1 - 10 Next
Agreed. I am an atheist. As such, I know how it feels to hold views not shared and even reviled by many in our society. You may understand then how alarming it is to hear members of the dominant religious group speak of their sense of persecution and brand those holding different views bigots. History often reveals dominant groups working themselves into a lather about perceived wrongs against them before they lash out to “restore” matters as they see fit.
Because public schools are part of the government and because government must in keeping with the Constitution refrain from promoting religion the schools cannot themselves promote religion. At the same time, individuals are free to exercise and express their religious views. Students can do so at school, as long as they do so in a time, manner, and place that does not interfere with school programs and activities. School employees can do so when acting in their capacity as individuals rather than when acting as agents of the government.
Calling on government to constrain itself in accordance with the Constitution is, by AFA's reckoning, anti-Christian bigotry? Too ridiculous for serious discussion.
Thank you for clarifying. I now see where the confusion lies. I have indeed told any number of folks here that they are wrong about this or that. To the extent that some of those folks are Christians, I have thus told Christians that they are wrong. I of course am hardly alone in that. Indeed, nearly everyone commenting here tells someone else they are wrong. That is much the nature of blogging on sites such as this. That though is entirely different than telling someone they are wrong ABOUT THEIR OWN RELIGION. I have not presumed to tell people that I know more about their own religion than they do and they got their own religion wrong. So, no inconsistency and certainly no hypocrisy on my part in declining to tell Muslims they misunderstand their own religion while also telling commenters here, some of whom are Christians, that they are wrong about this or that political, legal, or social issue.
The depth of your misunderstanding is revealed, and it seems to allow for no further discussion.
How--exactly--did I tell Christians they are wrong about their own religion? BTW, observing that someone makes a chest thumping declaration in no way says they are wrong about their own religion.
Rest assured I've been paying attention. As for the effect of law on even the majority, see my response above to Mudonthetires.
I don't see your point. And what's this about chest thumping?

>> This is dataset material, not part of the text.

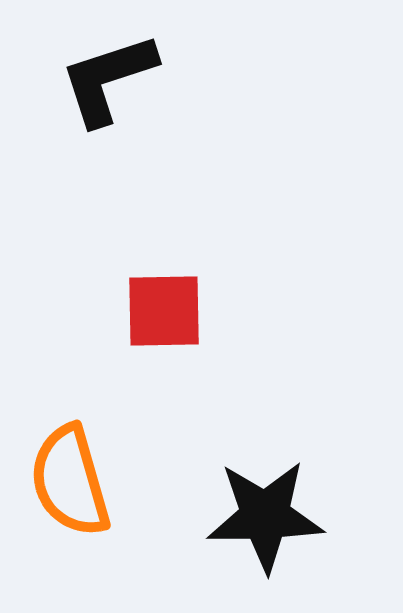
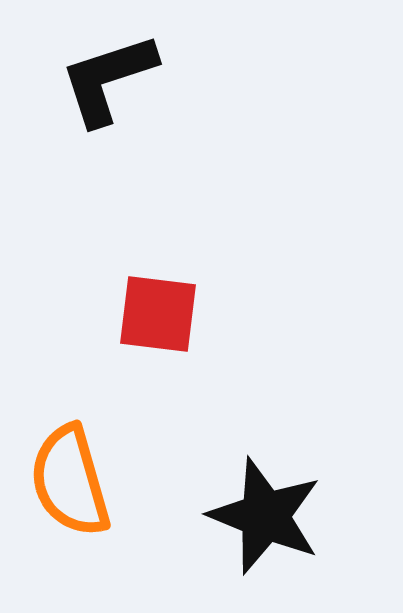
red square: moved 6 px left, 3 px down; rotated 8 degrees clockwise
black star: rotated 23 degrees clockwise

You make my point. Do you suppose that Christians are the only ones who sometimes dislike what the law requires of them? Confronted by questions about the government requiring or prohibiting something that conflicts with someone’s faith, the courts have generally ruled that under the Constitution the government cannot enact laws specifically aimed at a particular religion (which would be regarded a constraint on religious liberty contrary to the First Amendment), but can enact laws generally applicable to everyone or at least broad classes of people (e.g., laws concerning pollution, contracts, torts, crimes, discrimination, employment, etc.) and can require everyone, including those who may object on religious grounds, to abide by them. (E.g., http://supreme.justia.com/cases/federal/us/494/872/case.html)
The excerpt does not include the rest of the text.